Mirrorless, interchangeable, “serious” cameras:
all micro 4/3 cameras (Panasonic, Olympus)
all Sony NEX cameras (even the high-end and really expensive NEX-7)

Future interchangeable lens systems meant for ex-P&S users:
Nikon 1 system

There're very few cameras that do have GPS and are, currently, worth purchasing if you have the money (strictly in my opinion, of course):

Canon S100 when it hits the shelves and indeed delivers good IQ – at least as good, even at lower ISO's (which are traditionally on a bit weaker side with CMOS sensors) as the CCD-based S90/S95.

Sony Alpha A65/A77. While both cameras have their share of disadvantages (e.g., the lack of weather sealing and the inability to purchase the camera with the new, great 16-50/2.8 SSM lens on/with the A65; the price with the A77 and, compared to current top-of-the-line 16-18 Mpixel DSLR's or even mirrorless cameras like the Canon 7D or Sony's own NEX 5N, much worse high-ISO behaviour), if you can live with them, they're pretty nice.

Canon SX230 HS if you can live with the (comparatively) slow lens (because of the camera being a compact travel superzoom).

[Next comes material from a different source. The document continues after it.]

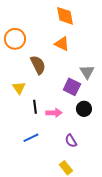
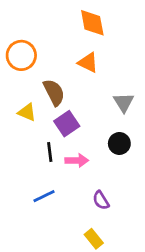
purple square: (72, 87) -> (67, 124), moved, turned 30
yellow triangle: (19, 88) -> (27, 112), moved, turned -32
black circle: (84, 109) -> (119, 143), moved

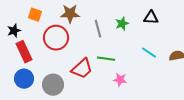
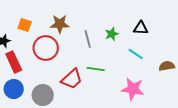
cyan line: (149, 53) -> (136, 54), moved
pink star: (120, 80) -> (133, 89), moved, size x1.6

Sony's latest, high-megapixel, GPS-enabled P&S cameras are, according to the DPReview test shots, all vastly inferior to the (very few) GPS-enabled cameras listed above. Neither is Panasonic's latest GPS-enabled travel zoom, the TZ20/ZS10, any good – it's also way worse than the best GPS-enabled travel zoom, the Canon SX230 HS. (Incidentally, should you be interested in these comparisons, you may want to check out THIS for the comments, including mine.)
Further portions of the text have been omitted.